Dissolving in Light: M. Curie-Sklodowska


“Sweet are the uses of adversity.”



The mystic substance kept on calling her

Back to the damp, cold shed provided

By the stingy French bureaucracy.

She wrote later, “But what of that? We must

Have perseverance and above all

Confidence in ourselves. We must believe

We are gifted for something and that

This thing, at whatever cost, must be attained.”

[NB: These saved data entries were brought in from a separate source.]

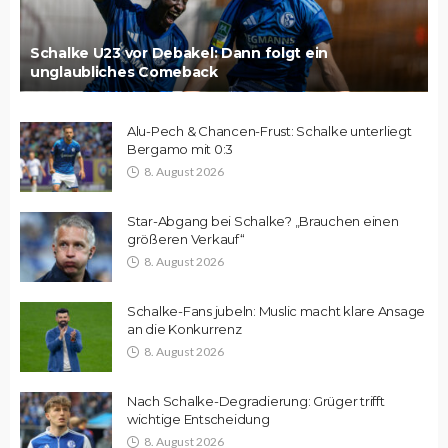
Schalke U23 vor Debakel: Dann folgt ein
unglaubliches Comeback
Alu-Pech & Chancen-Frust: Schalke unterliegt
Bergamo mit 0:3
8. August 2026
Star-Abgang bei Schalke? „Brauchen einen
größeren Verkauf“
8. August 2026
Schalke-Fans jubeln: Muslic macht klare Ansage
an die Konkurrenz
8. August 2026
Nach Schalke-Degradierung: Grüger trifft
wichtige Entscheidung
8. August 2026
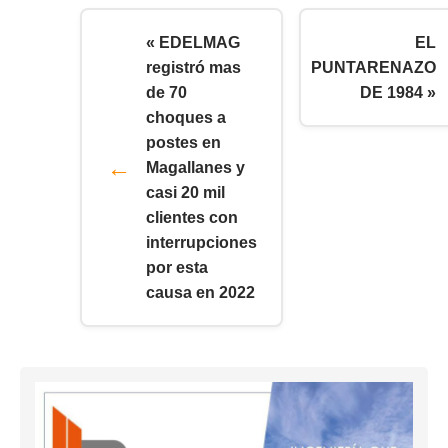
« EDELMAG
EL
registró mas
PUNTARENAZO
de 70
DE 1984 »
choques a
postes en
Magallanes y
casi 20 mil
clientes con
interrupciones
por esta
causa en 2022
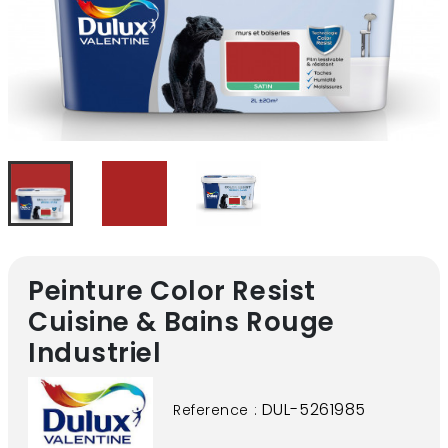
Peinture Color Resist
Cuisine & Bains Rouge
Industriel
DUL-5261985
Reference :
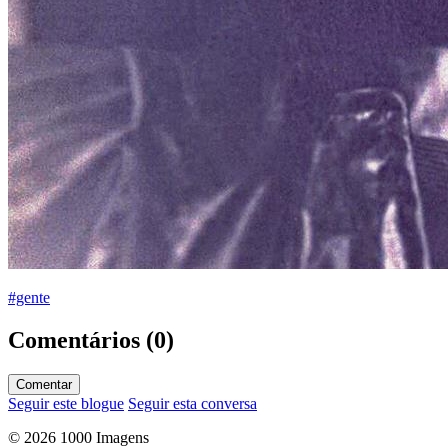
#gente
Comentários (0)
Comentar
Seguir este blogue
Seguir esta conversa
© 2026 1000 Imagens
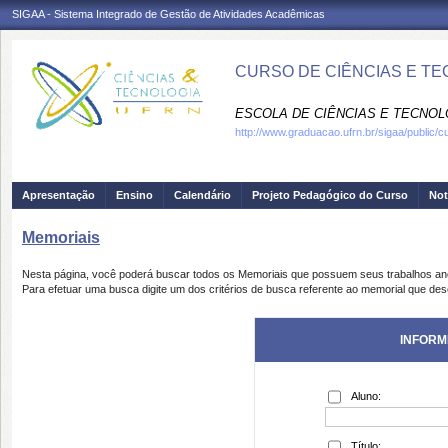
SIGAA - Sistema Integrado de Gestão de Atividades Acadêmicas
CURSO DE CIÊNCIAS E TE
ESCOLA DE CIÊNCIAS E TECNOLO
http://www.graduacao.ufrn.br/sigaa/public/c
Apresentação
Ensino
Calendário
Projeto Pedagógico do Curso
Not
Memoriais
Nesta página, você poderá buscar todos os Memoriais que possuem seus trabalhos a
Para efetuar uma busca digite um dos critérios de busca referente ao memorial que des
INFORM
Aluno:
Título:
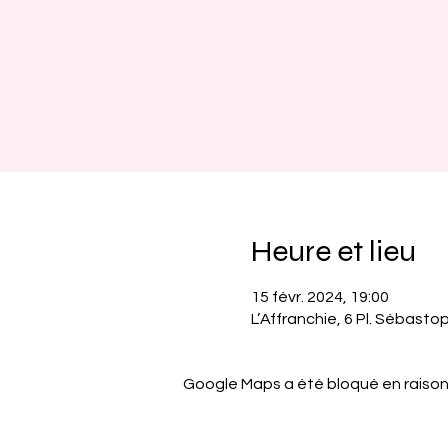
Heure et lieu
15 févr. 2024, 19:00
L’Affranchie, 6 Pl. Sébastop
Google Maps a été bloqué en raison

Her husband, Pierre, was just as determined.

“Whatever happens, even if one has to

Go on like a body without a soul,

One must work just the same,” he wrote.

They worked the way the Trappists prayed—day and night—

She stirring a bubbling vat of evil-looking pitchblende

In the yard, foul smoke darkening the sky,

He making calculations in the shed.

She brought him back one night to see the stuff

Glowing mystically in the glass containers—

It was a night she always remembered.

With hands ruined by radium, she carried on

After he was crushed on the Rue Dauphine

By a wagon loaded with uniforms.

Like a Polish peasant in her garden,

She moved each day for years among the glass

Vials blooming beautifully in the lab,

Handling them gently with hands that would

Not heal, with faith that would not die, the world

For which she gladly worked herself to death

Dissolving in light, burning to marrow.